First, she’d tell girls at school that I had crushes on their boyfriends. For years, it was just that, petty lies trying to make people hate me.

But in middle school, she took it to another level. She told my best friend I kissed her boyfriend and that she saw it. Everyone made fun of him for kissing a loser like me, and my best friend never talked to me again. Eventually, the guy rebounded, but I never did.

Then, she started the rumors about me being insane. That was what really led the pack to hate me. She made them fear me.

Overnight, it was like I was the rogue in our pack. Even adults shunned me. Dad and Jennifer seemed completely oblivious to the treatment, both from Kendra and the pack.

Kendra was the child who could do no wrong. She’d break something and blame me, and they believed her every time. It was like the universe was working with her to bring me down.

Every incident of bullying I’d experienced at her hand flashed before my eyes, the sounds and feelings overwhelming me. Then a bright light broke through everything, blinding me.

***

I sat upright in my bed, sweat pouring down my face, again. I stared at the wall across from me where an old picture of me and my dad hung. The heat was overwhelming, so I threw the blanket off me, grunting in frustration as it tangled around my ankle.

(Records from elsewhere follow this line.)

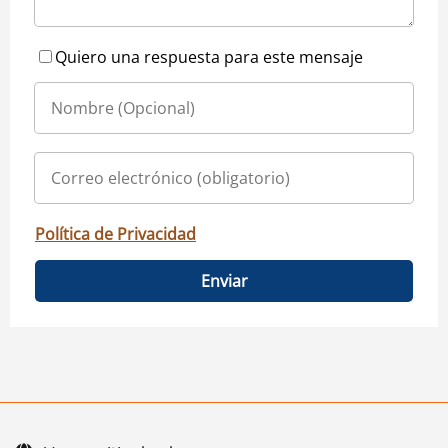
Quiero una respuesta para este mensaje
Política de Privacidad
Enviar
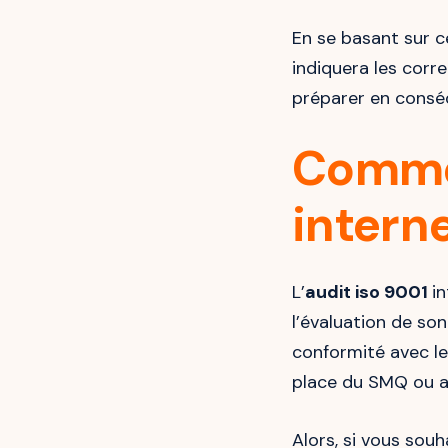
En se basant sur c
indiquera les corre
préparer en consé
Commen
intern
L’
audit iso 9001
i
l’évaluation de so
conformité avec le
place du SMQ ou ap
Alors, si vous souh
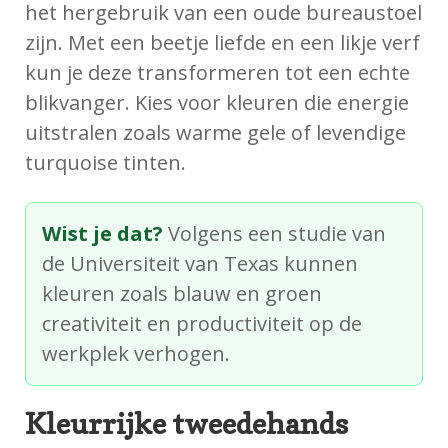
het hergebruik van een oude bureaustoel
zijn. Met een beetje liefde en een likje verf
kun je deze transformeren tot een echte
blikvanger. Kies voor kleuren die energie
uitstralen zoals warme gele of levendige
turquoise tinten.
Wist je dat?
Volgens een studie van
de Universiteit van Texas kunnen
kleuren zoals blauw en groen
creativiteit en productiviteit op de
werkplek verhogen.
Kleurrijke tweedehands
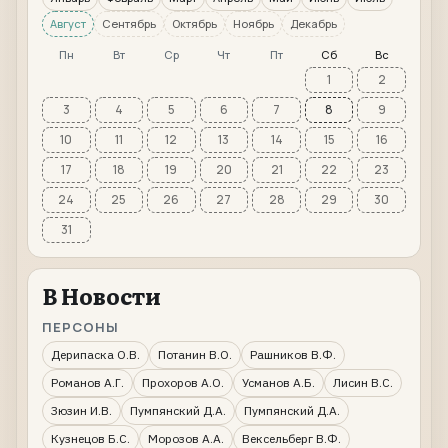
Август
Сентябрь
Октябрь
Ноябрь
Декабрь
Пн
Вт
Ср
Чт
Пт
Сб
Вс
1
2
3
4
5
6
7
8
9
10
11
12
13
14
15
16
17
18
19
20
21
22
23
24
25
26
27
28
29
30
31
В Новости
ПЕРСОНЫ
Дерипаска О.В.
Потанин В.О.
Рашников В.Ф.
Романов А.Г.
Прохоров А.О.
Усманов А.Б.
Лисин В.С.
Зюзин И.В.
Пумпянский Д.А.
Пумпянский Д.А.
Кузнецов Б.С.
Морозов А.А.
Вексельберг В.Ф.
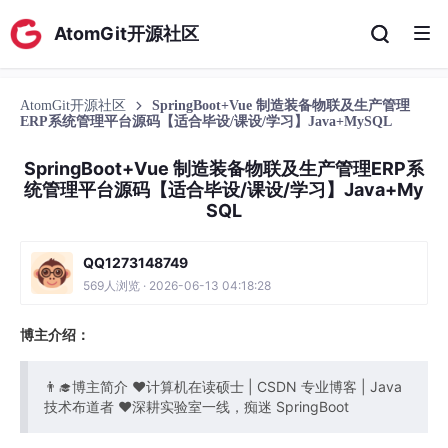
AtomGit开源社区
AtomGit开源社区
SpringBoot+Vue 制造装备物联及生产管理
ERP系统管理平台源码【适合毕设/课设/学习】Java+MySQL
SpringBoot+Vue 制造装备物联及生产管理ERP系
统管理平台源码【适合毕设/课设/学习】Java+My
SQL
QQ1273148749
569人浏览 · 2026-06-13 04:18:28
博主介绍：
👨‍🎓博主简介 ❤计算机在读硕士 | CSDN 专业博客 | Java
技术布道者 ❤深耕实验室一线，痴迷 SpringBoot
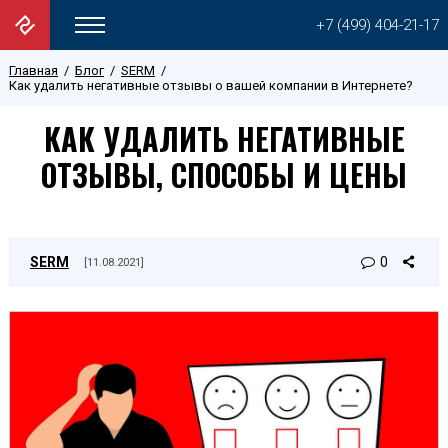
+7 (499) 404-21-17
Главная
Блог
SERM
Как удалить негативные отзывы о вашей компании в Интернете?
КАК УДАЛИТЬ НЕГАТИВНЫЕ
ОТЗЫВЫ, СПОСОБЫ И ЦЕНЫ
SERM
0
[11.08.2021]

“Will this ever stop?” I whispered to myself through ragged breaths. Tears welled in my eyes, but I refused to let them fall.

I was tired of crying. I was tired of living in that house. I was tired of being me. I was tired.

The dreams of my past weighed on me. I remembered it perfectly well when I was awake, and I didn’t need the replays running through my head in my dreams.

I shivered as the sweat chilled my body and grabbed the blanket from the floor, throwing it over me as I fell back onto the bed.

I felt my head slowly sinking into the pillow and exhaled. I was exhausted, but my mind wouldn’t stop racing.

Would I ever escape this life? Could I find happiness in this pack?

The idea of finding my mate in this pack was out of the realm of possibility in my head. I just knew I was destined to be alone.

Despite my thoughts, my eyes slowly closed as my breathing evened out. I slipped into an uneasy sleep, full of dreams that didn’t make sense.

The sounds of kids screaming and wolves snarling were the most vivid memories that stuck with me.